From May-November of 2018 we built out our product, on-boarded some customers from our previous company and fundraised.  We had been making such great traction and were getting so much interest from investors that we stopped focusing on acquiring customers (don't make that mistake), and were only focused on closing a pre-seed round of investment.  During this time period we did get selected as one of North Americas top fintechs by Money 20/20 and made it the final rounds of Ycombinator and Techstars, but because we let our sales guard down, we couldn't close those accelerators, and couldn't get terms that we liked with investors.  So November hit, and we truly felt like our backs were against the wall.  We had gone almost an entire year and had very little revenue to show, we had no official sales/marketing strategy, but we had a product and vision that we knew was going to change the landscape of global payments.  We decided to finish 2018 out really strong and see where that would land us in 2019.

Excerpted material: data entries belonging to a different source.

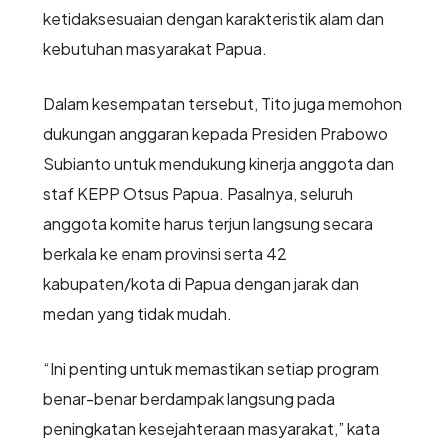
ketidaksesuaian dengan karakteristik alam dan
kebutuhan masyarakat Papua.
Dalam kesempatan tersebut, Tito juga memohon
dukungan anggaran kepada Presiden Prabowo
Subianto untuk mendukung kinerja anggota dan
staf KEPP Otsus Papua. Pasalnya, seluruh
anggota komite harus terjun langsung secara
berkala ke enam provinsi serta 42
kabupaten/kota di Papua dengan jarak dan
medan yang tidak mudah.
“Ini penting untuk memastikan setiap program
benar-benar berdampak langsung pada
peningkatan kesejahteraan masyarakat,” kata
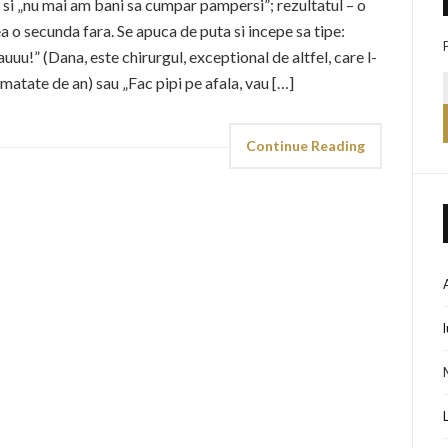
 si „nu mai am bani sa cumpar pampersi”; rezultatul – o
a o secunda fara. Se apuca de puta si incepe sa tipe:
uu!” (Dana, este chirurgul, exceptional de altfel, care l-
matate de an) sau „Fac pipi pe afala, vau […]
Continue Reading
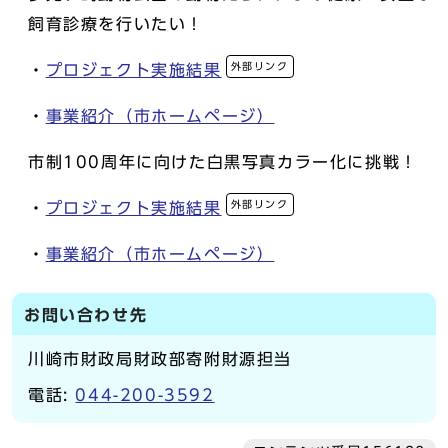
飼育診療を行いたい！
外部リンク
・
プロジェクト実施結果
・
事業紹介（市ホームページ）
市制100周年に向けた白黒写真カラー化に挑戦！
外部リンク
・
プロジェクト実施結果
・
事業紹介（市ホームページ）
お問い合わせ先
川崎市財政局財政部寄附財源担当
電話:
044-200-3592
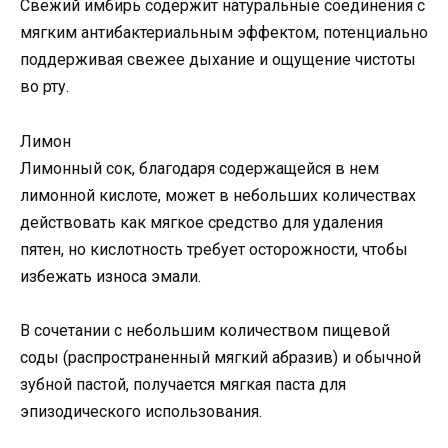
Свежий имбирь содержит натуральные соединения с
мягким антибактериальным эффектом, потенциально
поддерживая свежее дыхание и ощущение чистоты
во рту.
Лимон
Лимонный сок, благодаря содержащейся в нем
лимонной кислоте, может в небольших количествах
действовать как мягкое средство для удаления
пятен, но кислотность требует осторожности, чтобы
избежать износа эмали.
В сочетании с небольшим количеством пищевой
соды (распространенный мягкий абразив) и обычной
зубной пастой, получается мягкая паста для
эпизодического использования.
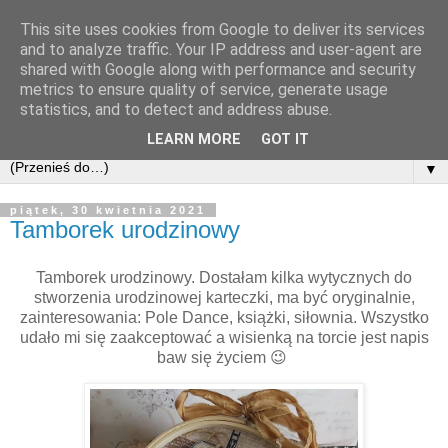
This site uses cookies from Google to deliver its services
and to analyze traffic. Your IP address and user-agent are
shared with Google along with performance and security
metrics to ensure quality of service, generate usage
statistics, and to detect and address abuse.
LEARN MORE
GOT IT
▼
piątek, 30 kwietnia 2021
Tamborek urodzinowy
Tamborek urodzinowy. Dostałam kilka wytycznych do
stworzenia urodzinowej karteczki, ma być oryginalnie,
zainteresowania: Pole Dance, książki, siłownia. Wszystko
udało mi się zaakceptować a wisienką na torcie jest napis
baw się życiem 😉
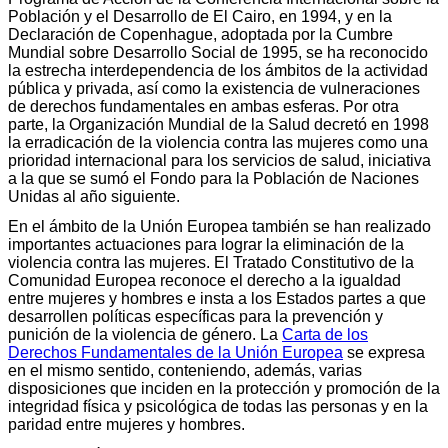
Población y el Desarrollo de El Cairo, en 1994, y en la
Declaración de Copenhague, adoptada por la Cumbre
Mundial sobre Desarrollo Social de 1995, se ha reconocido
la estrecha interdependencia de los ámbitos de la actividad
pública y privada, así como la existencia de vulneraciones
de derechos fundamentales en ambas esferas. Por otra
parte, la Organización Mundial de la Salud decretó en 1998
la erradicación de la violencia contra las mujeres como una
prioridad internacional para los servicios de salud, iniciativa
a la que se sumó el Fondo para la Población de Naciones
Unidas al año siguiente.
En el ámbito de la Unión Europea también se han realizado
importantes actuaciones para lograr la eliminación de la
violencia contra las mujeres. El Tratado Constitutivo de la
Comunidad Europea reconoce el derecho a la igualdad
entre mujeres y hombres e insta a los Estados partes a que
desarrollen políticas específicas para la prevención y
punición de la violencia de género. La
Carta de los
Derechos Fundamentales de la Unión Europea
se expresa
en el mismo sentido, conteniendo, además, varias
disposiciones que inciden en la protección y promoción de la
integridad física y psicológica de todas las personas y en la
paridad entre mujeres y hombres.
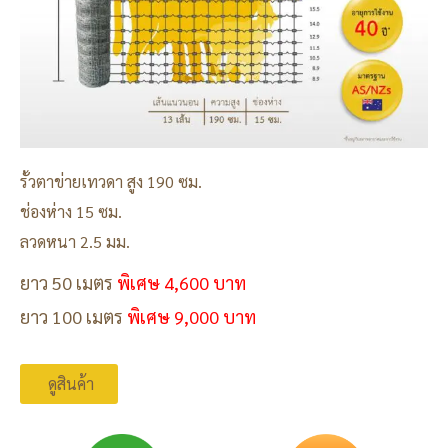
รั้วตาข่ายเทวดา สูง 190 ซม.
ช่องห่าง 15 ซม.
ลวดหนา 2.5 มม.
ยาว 50 เมตร
พิเศษ 4,600 บาท
ยาว 100 เมตร
พิเศษ 9,000 บาท
ดูสินค้า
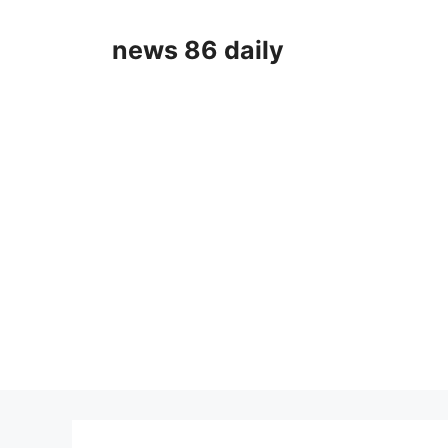
Skip
to
news 86 daily
content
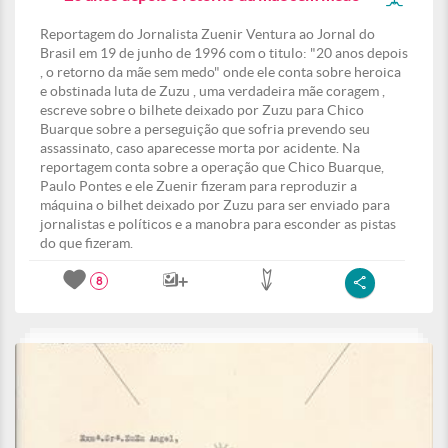
Reportagem do Jornalista Zuenir Ventura ao Jornal do
Brasil em 19 de junho de 1996 com o titulo: "20 anos depois
, o retorno da mãe sem medo" onde ele conta sobre heroica
e obstinada luta de Zuzu , uma verdadeira mãe coragem ,
escreve sobre o bilhete deixado por Zuzu para Chico
Buarque sobre a perseguição que sofria prevendo seu
assassinato, caso aparecesse morta por acidente. Na
reportagem conta sobre a operação que Chico Buarque,
Paulo Pontes e ele Zuenir fizeram para reproduzir a
máquina o bilhet deixado por Zuzu para ser enviado para
jornalistas e políticos e a manobra para esconder as pistas
do que fizeram.
8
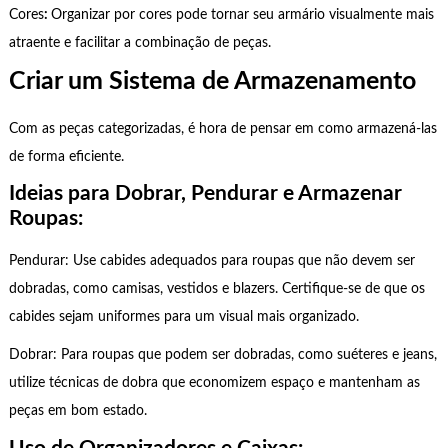
Cores
:
Organizar por cores pode tornar seu armário visualmente mais
atraente e facilitar a combinação de peças.
Criar um Sistema de Armazenamento
Com as peças categorizadas, é hora de pensar em como armazená-las
de forma eficiente.
Ideias para Dobrar, Pendurar e Armazenar
Roupas:
Pendurar: Use cabides adequados para roupas que não devem ser
dobradas, como camisas, vestidos e blazers. Certifique-se de que os
cabides sejam uniformes para um visual mais organizado.
Dobrar: Para roupas que podem ser dobradas, como suéteres e jeans,
utilize técnicas de dobra que economizem espaço e mantenham as
peças em bom estado.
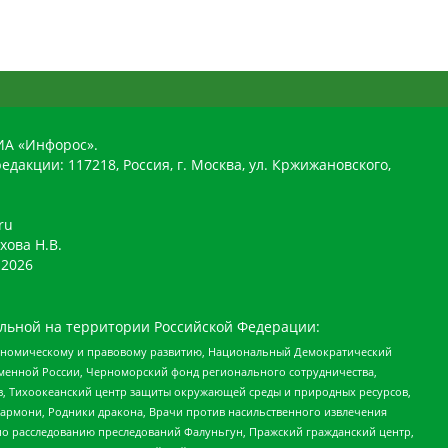
ИА «Инфорос».
едакции: 117218, Россия, г. Москва, ул. Кржижановского,
ru
хова Н.В.
2026
льной на территории Российской Федерации:
кономическому и правовому развитию, Национальный Демократический
менной России, Черноморский фонд регионального сотрудничества,
, Тихоокеанский центр защиты окружающей среды и природных ресурсов,
 Хармони, Родники дракона, Врачи против насильственного извлечения
по расследованию преследований Фалуньгун, Пражский гражданский центр,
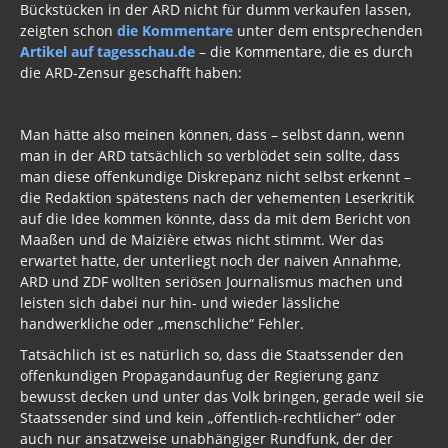
Bückstücken in der ARD nicht für dumm verkaufen lassen,
zeigten schon
die Kommentare
unter dem entsprechenden
Krankes Deutschland
Artikel auf tagesschau.de
– die Kommentare, die es durch
Lügenpresse / Lückenpresse
die ARD-Zensur geschafft haben:
ARD ZDF
Man hätte also meinen können, dass – selbst dann, wenn
Propaganda
man in der ARD tatsächlich so verblödet sein sollte, dass
man diese offenkundige Diskrepanz nicht selbst erkennt –
Fake News Beweise
die Redaktion spätestens nach der vehementen Leserkritik
auf die Idee kommen könnte, dass da mit dem Bericht von
Archiv Logenpresse 2016
Maaßen und de Maizière etwas nicht stimmt. Wer das
erwartet hatte, der unterliegt noch der naiven Annahme,
Logenpresse aktuell 2017
ARD und ZDF wollten seriösen Journalismus machen und
leisten sich dabei nur hin- und wieder lässliche
Die Totengräber der Freiheit
handwerkliche oder „menschliche“ Fehler.
Atlantikbrücke
Tatsächlich ist es natürlich so, dass die Staatssender den
offenkundigen Propagandaunfug der Regierung ganz
Wikipedia
bewusst decken und unter das Volk bringen, gerade weil sie
Staatssender sind und kein „öffentlich-rechtlicher“ oder
Befehlsempfänger / Mittäter
auch nur ansatzweise unabhängiger Rundfunk, der der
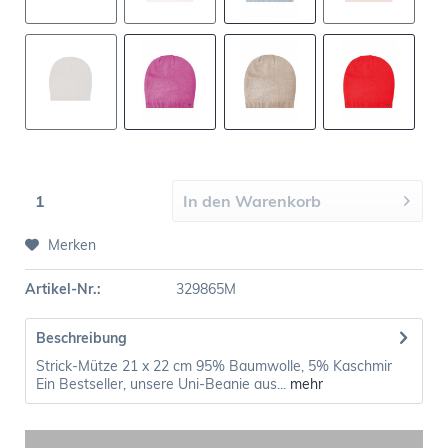
In den
Warenkorb
Merken
Artikel-Nr.:
329865M
Beschreibung
Strick-Mütze 21 x 22 cm 95% Baumwolle, 5% Kaschmir
Ein Bestseller, unsere Uni-Beanie aus...
mehr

Fast forward, to present day, mid February 2019, and we have developed a sophisticated marketing engine, finding leads and generating new ones on a fairly small budget.  We have more customers in the pipeline than we can handle, so we brought on a new sales person to help.  We also were needing help on some of our engineering tasks, so we brought on a junior dev.  Something funny though has happened in between November and February, we somehow managed to make our 4th pivot...

We initially built Routefusion as a way to find the cheapest exchange rates, but what we found is that through our strategic partnerships we have unlocked the ability to set our own rates within the market, so we can go as low on pricing as we want, voiding the "lowest cost routing algorithms".  Inadvertently, we have started connecting the "plumbing" between all of the third party payment providers.  You see, in the crazy world of international payments, everyone has their own unique value proposition, some companies may be really good at handling micro payments, some companies may be amazing at high value low volume payments, etc.  Either way you look at it, the industry is extremely siloed, and very diverse.  What we have built is a way to connect all of these companies and value propositions together under one central unified API and user interface.  My vision for this industry is that companies like Routefusion will become the de-facto solution for new fintechs, banks, financial inquisitions, etc, because we are unifying the industry under one roof.  No longer do you need to go searching for multiple API's to handle your complex payout solutions, instead you can integrate with one API and get access to the entire industry, it is a no-brainer.  So without even realizing it, we managed to pivot for the 4th time, which brings me to the moral of this article.

During the early stages of your company you are going to pivot, it is natural.  Think of pivoting like being the captain of a boat.  As the captain you have a destination in mind and are heading towards that destination.  Along the way storms may arise, and you may have to veer slightly off course so you don't crash your vessel, but as long as you stay focused on where you are heading and don't do a complete 180 you will eventually arrive at your destination.  Routefusion has made 4 different pivots and I know that our company is going to slightly pivot again, but at this point, they are going to be natural minor tweaks, not full on re-routes.  Don't be afraid to make a pivot, it may seem like you are starting over, but its a natural progression, just be cognizant about how you are pivoting, and keep pushing forward, don't look back, and please don't turn around.

If you made it this far congratulations, you just read 2400 words!